This is a post somewhat outside my areas of expertise. I have modeled kinetics in the past, and the math here isn’t particularly complicated, so I’m not too worried there. I’ve looked at test results covering tens of millions of hours. My biggest concern is that, because I’m not a materials scientist or otherwise industry-adjacent, I simply haven’t encountered some relevant data or information due to paywalling and/or Google obscurity. Hopefully not, but also not betting my life on that. Continue reading accordingly.

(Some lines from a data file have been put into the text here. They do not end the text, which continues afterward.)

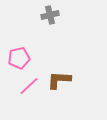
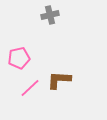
pink line: moved 1 px right, 2 px down
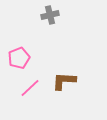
pink pentagon: rotated 10 degrees counterclockwise
brown L-shape: moved 5 px right, 1 px down
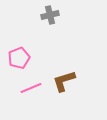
brown L-shape: rotated 20 degrees counterclockwise
pink line: moved 1 px right; rotated 20 degrees clockwise
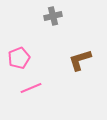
gray cross: moved 3 px right, 1 px down
brown L-shape: moved 16 px right, 21 px up
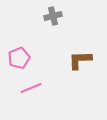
brown L-shape: rotated 15 degrees clockwise
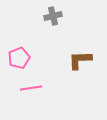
pink line: rotated 15 degrees clockwise
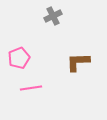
gray cross: rotated 12 degrees counterclockwise
brown L-shape: moved 2 px left, 2 px down
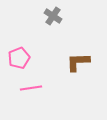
gray cross: rotated 30 degrees counterclockwise
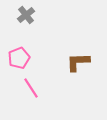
gray cross: moved 27 px left, 1 px up; rotated 18 degrees clockwise
pink line: rotated 65 degrees clockwise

As a quick digression, in case I’m getting any “the government uses these standards, so they must be accurate” readers, let’s look at Artificial Sweetener labeling. Despite a cup of Splenda having more calories than a cup of blueberries, despite being ~90%+ rapidly-and-easily-digestible carbohydrates, and despite having ~90% of the caloric content of regular table sugar gram-for-gram, it’s legally allowed, via multiple layers of complete bullshit, to advertise Splenda as a “zero calorie food” and to put “0 calories” on the nutrition label on a bag/box/packet. This isn’t due to the FDA not knowing that maltodextrin has calories or any other such form of ignorance. It’s the FDA literally creating a known-to-be-bullshit standard to create a known-to-be-bullshit Official Number for the sole purpose of allowing decades of deliberately deceptive marketing. Official Numbers created from Official Procedures are simply Official Numbers and need bear no resemblance to the actual numbers, and this situation can persist for decades even when the actual numbers are known beyond all doubt to be very different. That’s a good thing to remember in many contexts, but it also applies here.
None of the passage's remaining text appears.